Yields fall, curve flattens as trade deal boost fades
NEW YORK: Benchmark US Treasury yields fell back below 3 percent on Monday, the yield flattened and the curve between three-year and five-year notes inverted for the first time since 2007, as risk appetite sparked by a US, China trade agreement faded.
Yields rose earlier after a deal between the US and China to hold off on new tariffs boosted stocks and reduced demand for safe haven US debt.
Stocks pared gains and Treasury yields fell, however, as investors focused on continuing trade tensions between the countries.
"Some of the exuberance is fading off a little bit as people digest the news and understand that we're still a ways away from having any real deal in place," said Zach Griffiths, an interest rate strategist at Wells Fargo in Charlotte, North Carolina.

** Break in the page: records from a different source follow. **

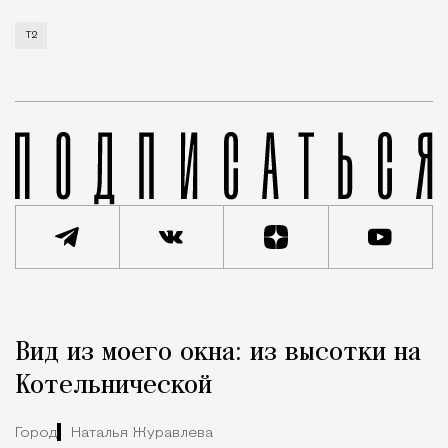
Т2
Реклама
Редакция Москвич Mag
Вид из моего окна: из высотки на
Город
Котельнической
Город
Наталья Журавлева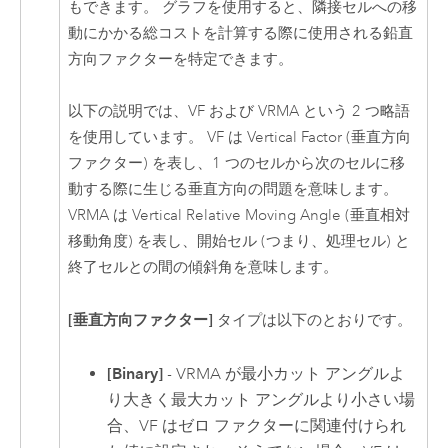
もできます。 グラフを使用すると、隣接セルへの移
動にかかる総コストを計算する際に使用される鉛直
方向ファクターを特定できます。
以下の説明では、VF および VRMA という 2 つ略語
を使用しています。 VF は Vertical Factor (垂直方向
ファクター) を表し、1 つのセルから次のセルに移
動する際に生じる垂直方向の問題を意味します。
VRMA は Vertical Relative Moving Angle (垂直相対
移動角度) を表し、開始セル (つまり、処理セル) と
終了セルとの間の傾斜角を意味します。
[垂直方向ファクター]
タイプは以下のとおりです。
[Binary]
- VRMA が最小カット アングルよ
り大きく最大カット アングルより小さい場
合、VF はゼロ ファクターに関連付けられ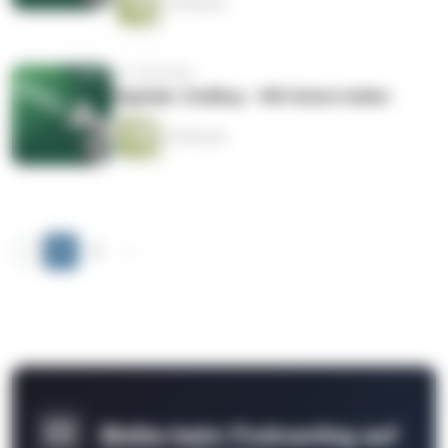
19 Minuten
vor 9 Monaten
Digitaler Zwilling – Mit Daten heilen
26 Minuten
‹
1
2
›
Bleibe beim Podcasting auf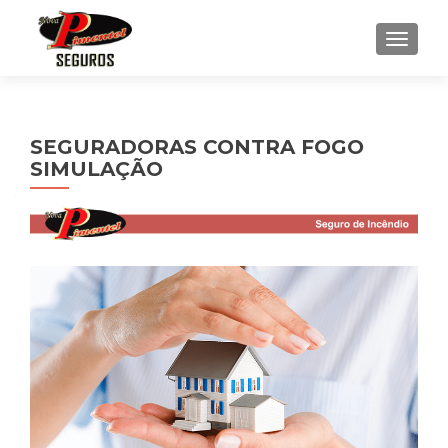
ALTE
SEGURADORAS CONTRA FOGO
SIMULAÇÃO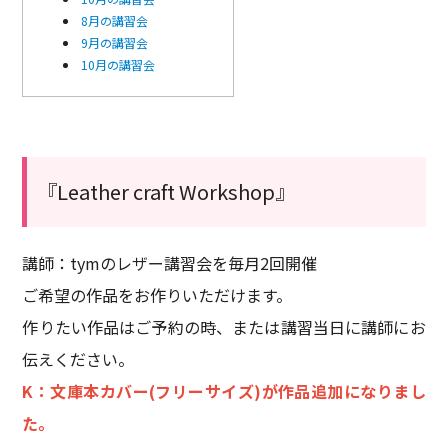
8月の講習会
9月の講習会
10月の講習会
『Leather craft Workshop』
講師：tymのレザー講習会を毎月2回開催
ご希望の作品をお作りいただけます。
作りたい作品はご予約の時、または講習当日に講師にお
伝えください。
K：文庫本カバー(フリーサイズ)が作品追加になりまし
た。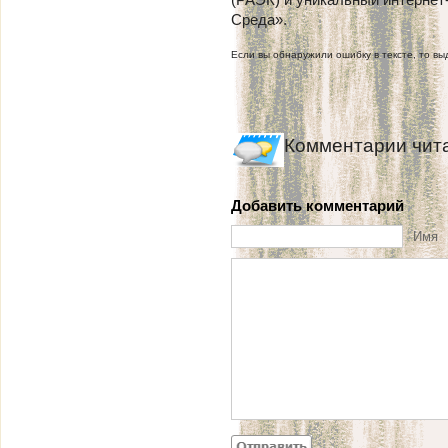
Среда».
Если вы обнаружили ошибку в тексте, то выд
Комментарии чит
Добавить комментарий
Имя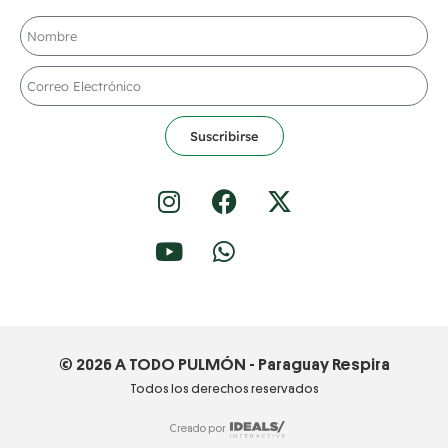
Suscribirse
© 2026 A TODO PULMÓN - Paraguay Respira
Todos los derechos reservados
Creado por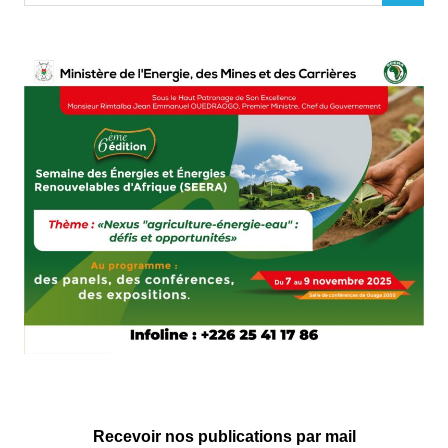
Recevoir nos publications par mail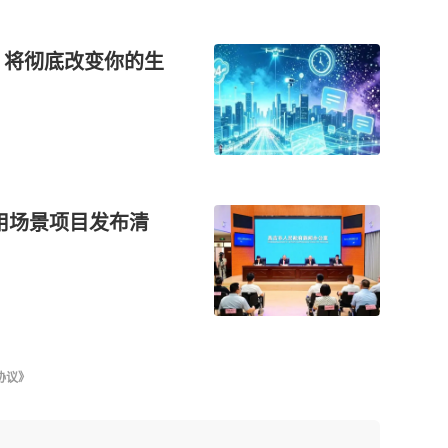
，将彻底改变你的生
用场景项目发布清
协议》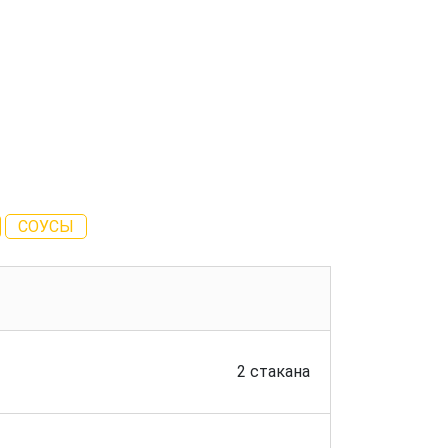
СОУСЫ
2 стакана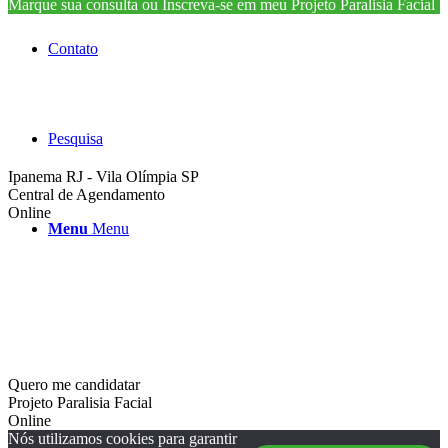
Marque sua consulta ou Inscreva-se em meu Projeto Paralisia Facial
Contato
Pesquisa
Ipanema RJ - Vila Olímpia SP
Central de Agendamento
Online
Menu
Menu
Quero me candidatar
Projeto Paralisia Facial
Online
Nós utilizamos cookies para garantir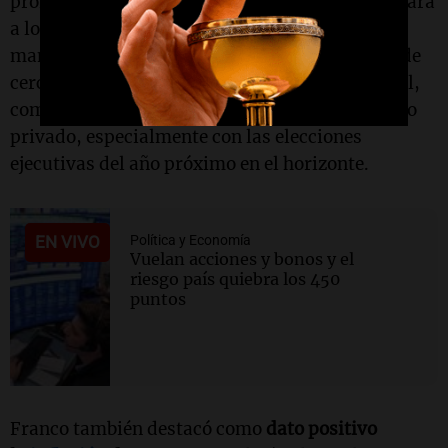
promedio de 0,3% en los bonos en dólares. De cara
a los próximos meses, sostuvo que será clave
mantener la acumulación de reservas y seguir de
cerca variables que impactan en el humor social,
como la inflación, los salarios reales y el empleo
privado, especialmente con las elecciones
ejecutivas del año próximo en el horizonte.
EN VIVO
Política y Economía
Vuelan acciones y bonos y el
riesgo país quiebra los 450
puntos
Franco también destacó como
dato positivo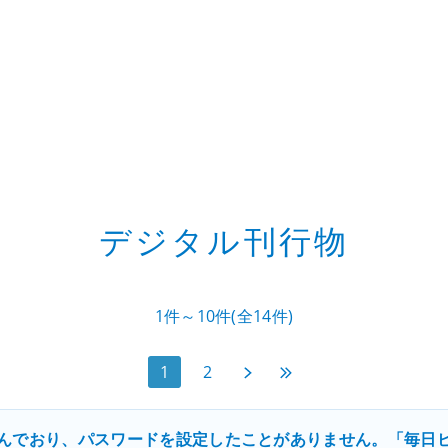
デジタル刊行物
1件～10件(全14件)
次へ
最後へ
1
2
んでおり、パスワードを設定したことがありません。「毎日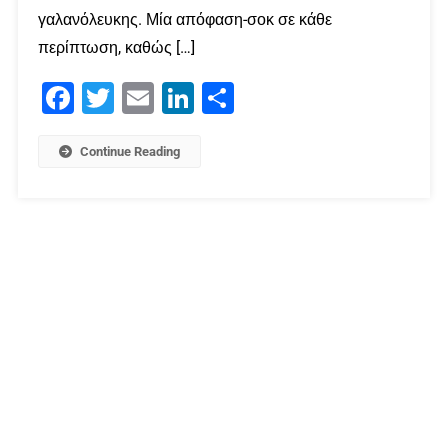
γαλανόλευκης. Μία απόφαση-σοκ σε κάθε
περίπτωση, καθώς […]
Facebook
Twitter
Email
LinkedIn
Μοιραστείτε
Continue Reading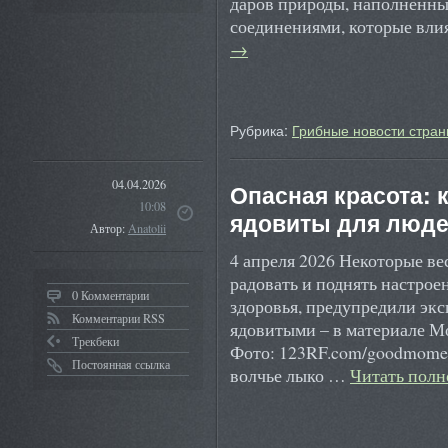
даров природы, наполненн
соединениями, которые вли
→
Рубрика:
Грибные новости стран
04.04.2026
Опасная красота: 
10:08
ядовиты для люд
Автор:
Anatolii
4 апреля 2026 Некоторые ве
радовать и поднять настрое
0 Комментарии
здоровья, предупредили экс
Комментарии RSS
ядовитыми – в материале М
Трекбеки
Фото: 123RF.com/goodmome
Постоянная ссылка
волчье лыко …
Читать пол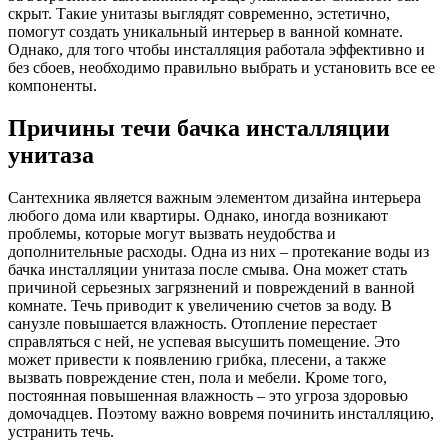
скрыт. Такие унитазы выглядят современно, эстетично,
помогут создать уникальный интерьер в ванной комнате.
Однако, для того чтобы инсталляция работала эффективно и
без сбоев, необходимо правильно выбрать и установить все ее
компоненты.
Причины течи бачка инсталляции
унитаза
Сантехника является важным элементом дизайна интерьера
любого дома или квартиры. Однако, иногда возникают
проблемы, которые могут вызвать неудобства и
дополнительные расходы. Одна из них – протекание воды из
бачка инсталляции унитаза после смыва. Она может стать
причиной серьезных загрязнений и повреждений в ванной
комнате. Течь приводит к увеличению счетов за воду. В
санузле повышается влажность. Отопление перестает
справляться с ней, не успевая высушить помещение. Это
может привести к появлению грибка, плесени, а также
вызвать повреждение стен, пола и мебели. Кроме того,
постоянная повышенная влажность – это угроза здоровью
домочадцев. Поэтому важно вовремя починить инсталляцию,
устранить течь.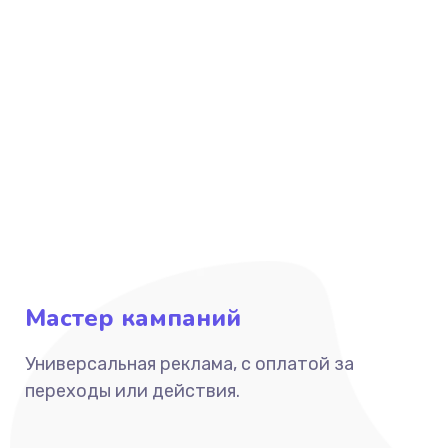
Мастер кампаний
Универсальная реклама, с оплатой за
переходы или действия.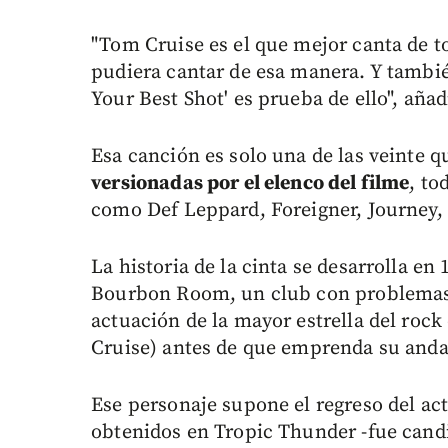
"Tom Cruise es el que mejor canta de to
pudiera cantar de esa manera. Y tambié
Your Best Shot' es prueba de ello", añadi
Esa canción es solo una de las veinte q
versionadas por el elenco del filme
, to
como Def Leppard, Foreigner, Journey, 
La historia de la cinta se desarrolla en
Bourbon Room, un club con problemas
actuación de la mayor estrella del rock
Cruise) antes de que emprenda su andad
Ese personaje supone el regreso del act
obtenidos en Tropic Thunder -fue candi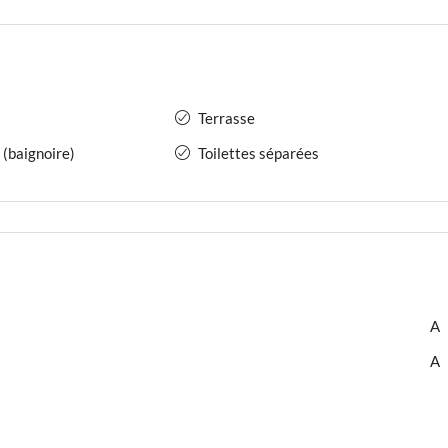
Terrasse
 (baignoire)
Toilettes séparées
A
A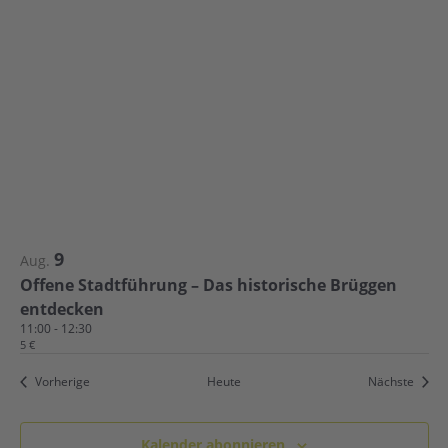
9
Aug.
Offene Stadtführung – Das historische Brüggen
entdecken
11:00
-
12:30
5 €
Veranstaltungen
Veran
Vorherige
Heute
Nächste
Kalender abonnieren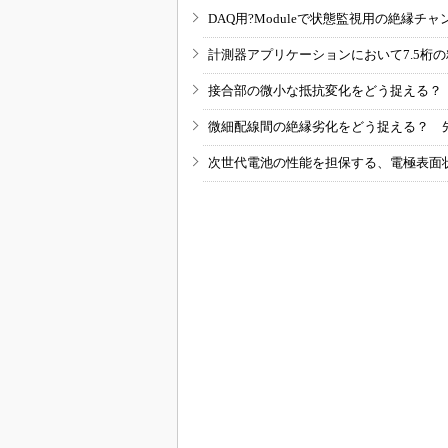
DAQ用?Moduleで状態監視用の絶縁
計測器アプリケーションにおいて7.5桁
接合部の微小な抵抗変化をどう捉える？
微細配線間の絶縁劣化をどう捉える？ 
次世代電池の性能を担保する、電極表面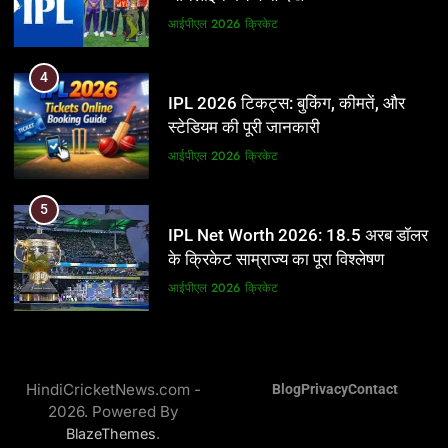
आईपीएल 2026
क्रिकेट
आईपीएल 2026
क्रिकेट
5
4
IPL Net Worth 2026: 18.5 अरब डॉलर
IPL 2026 टिकट्स: बुकिंग, कीमतें, और
के क्रिकेट साम्राज्य का पूरा विश्लेषण
स्टेडियम की पूरी जानकारी
आईपीएल 2026
क्रिकेट
आईपीएल 2026
क्रिकेट
6
5
IPL टीम के मालिक: फ्रेंचाइजी के पीछे की
IPL Net Worth 2026: 18.5 अरब डॉलर
असली ताकत
के क्रिकेट साम्राज्य का पूरा विश्लेषण
आईपीएल 2026
क्रिकेट
आईपीएल 2026
क्रिकेट
7
6
IPL इतिहास की सबसे असफल टीमें: एक
IPL टीम के मालिक: फ्रेंचाइजी के पीछे की
विस्तृत विश्लेषण (2008-2026)
HindiCricketNews.com -
Blog
Privacy
Contact
असली ताकत
2026. Powered By
क्रिकेट
आईपीएल 2026
क्रिकेट
.
BlazeThemes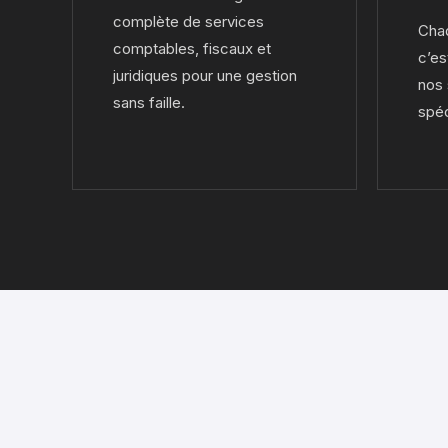
complète de services
Chaq
comptables, fiscaux et
c’es
juridiques pour une gestion
nos 
sans faille.
spéc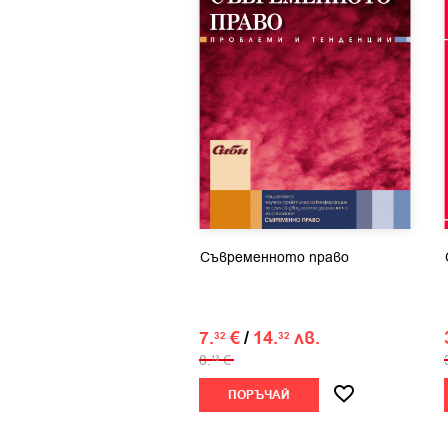
Съвременното право
7.
€
/
14.
лв.
32
32
8.
€
13
ПОРЪЧАЙ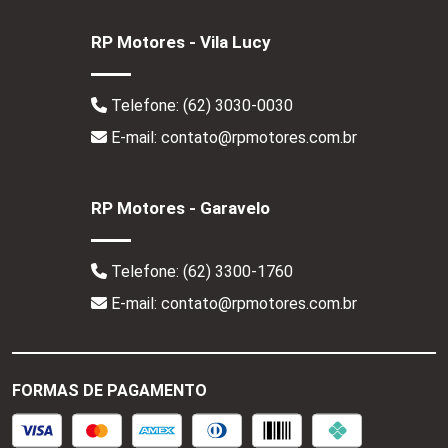
RP Motores - Vila Lucy
Telefone:
(62) 3030-0030
E-mail: contato@rpmotores.com.br
RP Motores - Garavelo
Telefone:
(62) 3300-1760
E-mail: contato@rpmotores.com.br
FORMAS DE PAGAMENTO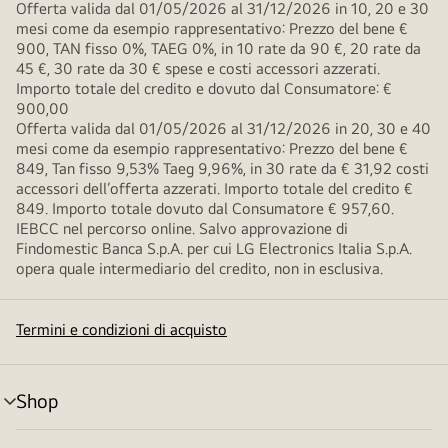
Offerta valida dal 01/05/2026 al 31/12/2026 in 10, 20 e 30
mesi come da esempio rappresentativo: Prezzo del bene €
900, TAN fisso 0%, TAEG 0%, in 10 rate da 90 €, 20 rate da
45 €, 30 rate da 30 € spese e costi accessori azzerati.
Importo totale del credito e dovuto dal Consumatore: €
900,00
Offerta valida dal 01/05/2026 al 31/12/2026 in 20, 30 e 40
mesi come da esempio rappresentativo: Prezzo del bene €
849, Tan fisso 9,53% Taeg 9,96%, in 30 rate da € 31,92 costi
accessori dell’offerta azzerati. Importo totale del credito €
849. Importo totale dovuto dal Consumatore € 957,60.
IEBCC nel percorso online. Salvo approvazione di
Findomestic Banca S.p.A. per cui LG Electronics Italia S.p.A.
opera quale intermediario del credito, non in esclusiva.
Termini e condizioni di acquisto
Shop
Attivazione
menu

Benchmark 10-year notes gained 7/32 in price to yield 2.988 percent, after getting as low as 2.986 percent, the lowest since Sept. 18.
The yield curve between two-year and 10-year notes flattened to 16 basis points, the flattest in over a decade.
The curve between three-year and five-year notes inverted to a low of negative 0.70 basis points for the first time since 2007. It is the first part of the Treasury yield curve to invert since the financial crisis, excluding very short-dated debt.
The highly watched two-year, 10-year part of the yield curve is likely to follow suit, though an inversion between two-year and five-year notes may occur first, said Ian Lyngen, head of US rates strategy at BMO Capital Markets in New York.
The two-year, 10-year yield curve is a key focus for investors as an inversion is seen as predictor of a US recession.
The yield curve has flattened as continuing interest rate hikes send short-dated yields higher, while longer-dated Treasuries are supported by tepid inflation and slowing global growth.
The Federal Reserve is widely expected to raise rates at its meeting on Dec. 18-19. However, interest rate futures traders are now pricing in only one rate increase during 2019, below Fed projections of three, according to the CME Group's FedWatch Tool.
Fed Chairman Jerome Powell was scheduled to testify on Wednesday to a congressional Joint Economic Committee, but the hearing was postponed because of a national day of mourning for US President George H.W. Bush, who died on Friday.
No new date for the rescheduled testimony has been announced.